The wheels of the lonely traveler slowly grind on the surface of my soul

anarchist's picture

Regarding a topic mentioned in my last journal that seems to have been overlooked:

I'd appreciate it if someone would help me out a bit to get through the weekend. No more class with this guy would be a pretty big deal, so I'm not doing too well right now. There's just been a discomfort following my mood even when my mind's off of the subject, and it's making me feel like shit.

Comments

elph's picture

No... not overlooked...

But true (i.e., useful) advice is not always the easiest to summon… even if the wish to do so is quite visceral.

You're bored, anxious, and have recently experienced the confusing pangs of… dare the topic be mentioned?… possible affection for another (Jan 13)!

Maybe you could relax your inhibitions just a bit… give him a call or text and say, "I know this is coming at you out of the blue… but what are you doing this weekend… if you're free, maybe we could meet for coffee or whatever…"

****

There's also no reason not to be more forthright in approaching potential kindred spirits here on Oasis… Actually, I'm pleased to see that you're already making oh-so-subtle inroads in that direction! Yes… the change is quite dramatic (and quite welcomed).

Or… am I mistaken?

Anyway… if you fail to take action… pick up a good book. Me… I've just graduated to Kindle!

anarchist's picture

I don't like coffee.

I'll ask in person about something. He's mentioned that he'd like to be able to play guitar, which I have a decent amount of experience in, so there's that. I thought I was being direct, but it looks like it was overshadowed by all the other stuff I included with it last journal entry.

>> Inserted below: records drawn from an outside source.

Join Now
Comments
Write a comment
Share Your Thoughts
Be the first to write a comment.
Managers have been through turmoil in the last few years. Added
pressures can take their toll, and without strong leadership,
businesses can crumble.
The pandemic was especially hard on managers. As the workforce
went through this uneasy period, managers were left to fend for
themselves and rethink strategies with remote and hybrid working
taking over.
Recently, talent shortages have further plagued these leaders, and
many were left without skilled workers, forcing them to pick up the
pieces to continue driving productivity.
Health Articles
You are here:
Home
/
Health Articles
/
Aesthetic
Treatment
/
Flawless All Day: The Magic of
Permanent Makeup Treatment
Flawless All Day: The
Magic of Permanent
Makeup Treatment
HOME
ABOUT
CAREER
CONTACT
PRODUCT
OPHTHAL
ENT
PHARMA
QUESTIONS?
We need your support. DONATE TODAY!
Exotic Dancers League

I already have a good book. It's called House of Leaves. (It isn't available on Kindle, as an electronic version of the book would be literally impossible to do.)

radiosilence95's picture

You can feel free to PM me,

You can feel free to PM me, if you want. I'll check on here frequently and respond to your messages as quickly as I can.

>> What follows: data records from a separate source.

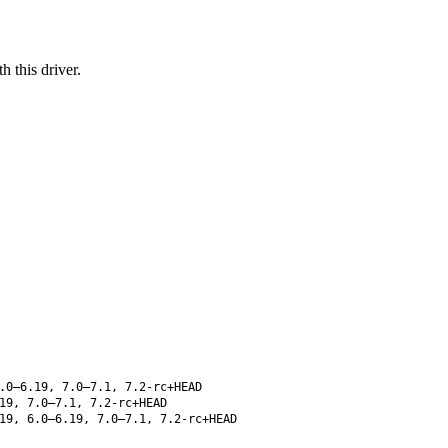
 this driver.
.0–6.19, 7.0–7.1, 7.2-rc+HEAD
19, 7.0–7.1, 7.2-rc+HEAD
19, 6.0–6.19, 7.0–7.1, 7.2-rc+HEAD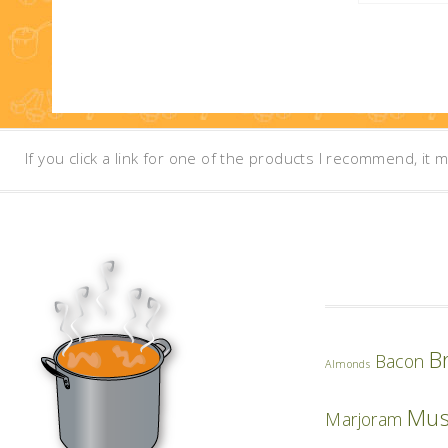
If you click a link for one of the products I recommend, it 
B
Bacon
Almonds
Mu
Marjoram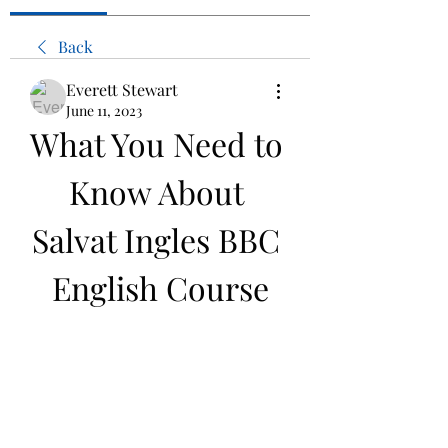
Back
Everett Stewart
June 11, 2023
What You Need to 
Know About 
Salvat Ingles BBC 
English Course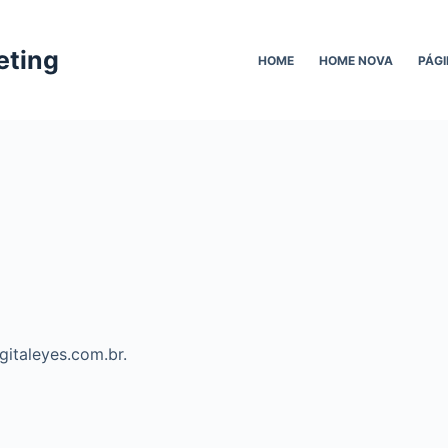
eting
HOME
HOME NOVA
PÁGI
igitaleyes.com.br.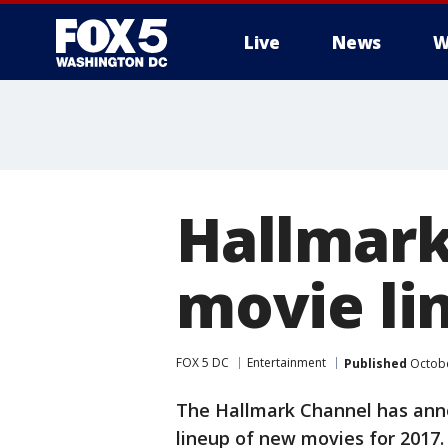
Live
News
W
Hallmark
movie li
FOX 5 DC
Entertainment
Published
Octobe
The Hallmark Channel has ann
lineup of new movies for 2017.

I had no idea you were developing affection for someone. Do you have his phone number? Or can find him on Facebook and message him? You could always ask him to hang out, which I know can be pretty hard to do, but just taking that risk may really pay off for you.

anarchist's picture

I've been emailing with him.

It seems like he doesn't really check his email much except when he's expecting something, though. His face is not in the book and I do not have his phone number (if he even has one). He's one of those people, like me, who prefers actual conversation over online messages when communicating with real life friends.

jeff's picture

Well...

You seemed to not know whether that would be the case, or whether it might even be happening, so that seems to be crucial information to obtain before letting it light a path in a lonely direction that reality may not follow.

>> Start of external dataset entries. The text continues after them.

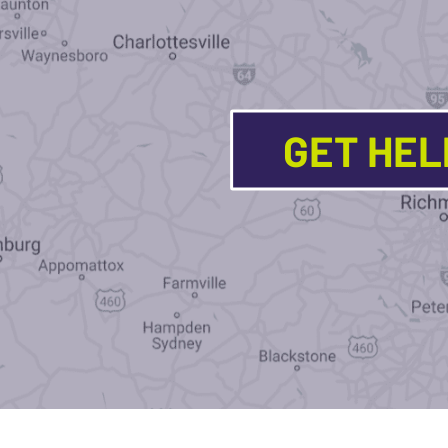
GET HE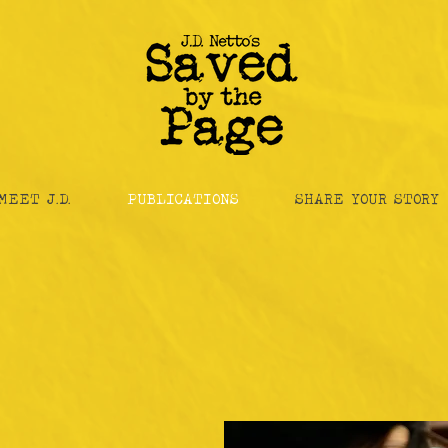
MEET J.D.
PUBLICATIONS
SHARE YOUR STORY
the Anthology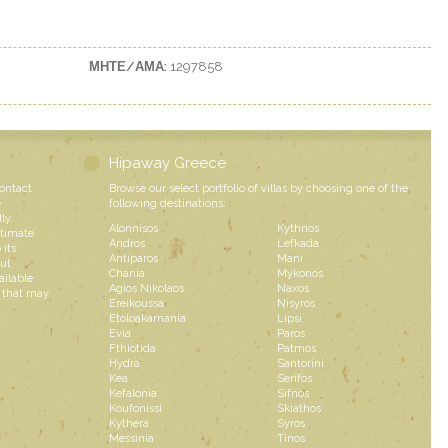
ΜΗΤΕ/ΑΜΑ:
1297858
Hipaway Greece
contact
Browse our select portfolio of villas by choosing one of the
e
following destinations:
ly,
Alonnisos
Kythnos
ntimate
Andros
Lefkada
 its
Antiparos
Mani
ul
Chania
Mykonos
ailable
Agios Nikolaos
Naxos
s that may
Ereikoussa
Nisyros
Etoloakarnania
Lipsi
Evia
Paros
Fthiotida
Patmos
Hydra
Santorini
Kea
Serifos
Kefalonia
Sifnos
Koufonissi
Skiathos
Kythera
Syros
Messinia
Tinos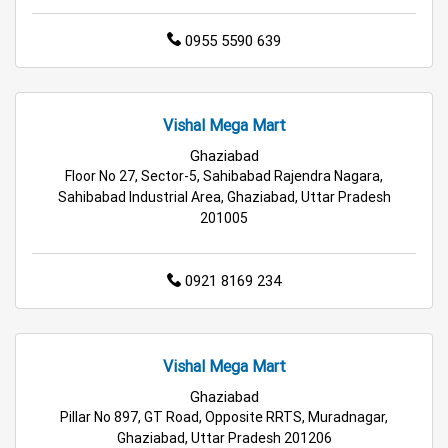
Best Home & Kitchen Store in Ghaziabad
0955 5590 639
Top Personal Care Store in Ghaziabad
Vishal Mega Mart
Ghaziabad
Floor No 27, Sector-5, Sahibabad Rajendra Nagara,
Sahibabad Industrial Area, Ghaziabad, Uttar Pradesh
201005
0921 8169 234
Vishal Mega Mart
Ghaziabad
Pillar No 897, GT Road, Opposite RRTS, Muradnagar,
Ghaziabad, Uttar Pradesh 201206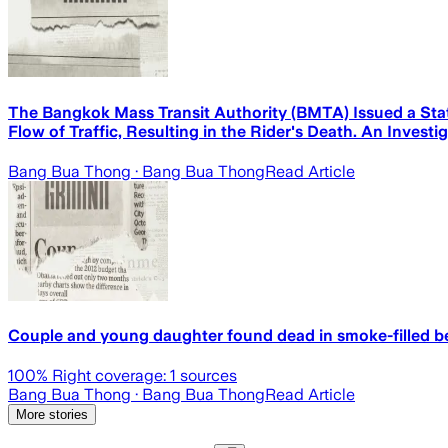
The Bangkok Mass Transit Authority (BMTA) Issued a Sta
Flow of Traffic, Resulting in the Rider's Death. An Invest
Bang Bua Thong
· Bang Bua Thong
Read Article
Couple and young daughter found dead in smoke-filled 
100
% Right coverage:
1
sources
Bang Bua Thong
· Bang Bua Thong
Read Article
More stories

Of course, were it to pass that you wouldn't have class with him anymore, it is also your opportunity to mention it to him, and see where it might lead. "Oh, we're not going to have a class together anymore. I kept meaning to ask if you wanted to do (insert blank) sometime, since you seemed interesting" etc., etc.

---
"You don't know you're beautiful." - Harry Styles

anarchist's picture

Well that wording wouldn't really be appropriate,

since we've known each other for about a year and a half and have been talking almost every day as much as possible. I could ask my sister how it works with health classes, since she's already gone through it, but I'm afraid of a bad answer and uncertainty in this situation would be better than being certain of a negative outcome.

jeff's picture

Err...

If you've known him for a while and talk all the time, seems pretty easy to casually continue that vibe in other settings. If you do end up not seeing him in class, just run into him and just say you should hang out sometime.

I mean, you're just building a friendship, no need to overthink it. Interpersonal communication isn't an adversarial pursuit.

---
"You don't know you're beautiful." - Harry Styles

anarchist's picture

I know.

I was just letting you know that you were misunderstanding the situation.